Cellular mechanisms for the inhibition by adenosine of pain transmission in the spinal dorsal horn

Abstract

Intrathecal administration of adenosine analogues is well-known to result in an antinociception in the tail-flick test. Cellular mechanisms for this action of adenosine have not been fully examined yet, particularly in pharmacological properties, although adenosine receptors are classified into some subtypes including A1 and A2a receptors. We examined pharmacologically the action of adenosine on glutamatergic excitatory transmission to substantia gelatinosa (SG) neurons of an adult rat spinal cord slice with an attached dorsal root. Superfusing adenosine (100 µM) produced in SG neurons an outward current having a peak amplitude of 15 ± 5 pA (n=6). In 65% of the neurons examined (n=72), adenosine (100 µM) inhibited the frequency of miniature excitatory postsynaptic current (EPSC) in a reversible manner. When examined quantitatively in extent in some cells (n=25), the inhibition was 40 ± 3% (n=25); this was not accompanied by a change in miniature EPSC amplitude. The inhibitory action on miniature EPSC frequency was dose-dependent in a range of 10–500 µM with an EC50 value of 277 µM. The inhibitory action of adenosine was mimicked by a selective A1 adenosine receptor agonist, N6-cyclopentyladenosine (CPA, 1 µM; depression: 54 ± 9%, n=4); this action of adenosine (100 µM) was not observed in the presence of a specific A1 adenosine receptor antagonist, 8-cyclopentyl-1,3-dipropylxanthine (1 µM).
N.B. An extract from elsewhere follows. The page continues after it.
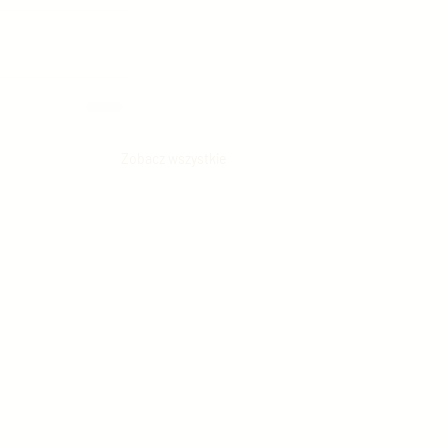
Zobacz wszystkie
When examined for monosynaptic EPSCs evoked by electrical stimulation of the dorsal root, adenosine (100 µM) inhibited in amplitude Aδ-fiber EPSCs by 40 ± 5% in 9 of 17 neurons examined and C-fiber EPSCs by 34 ± 9% in 5 of 10 neurons examined. A similar inhibitory action was observed by CPA (1 µM). It is concluded that adenosine inhibits excitatory transmission to SG neurons from glutamatergic interneurons and primary-afferent neurons through the activation of presynaptic A1 adenosine receptors; this could serve to negatively modulate pain transmission to SG neurons from the periphery.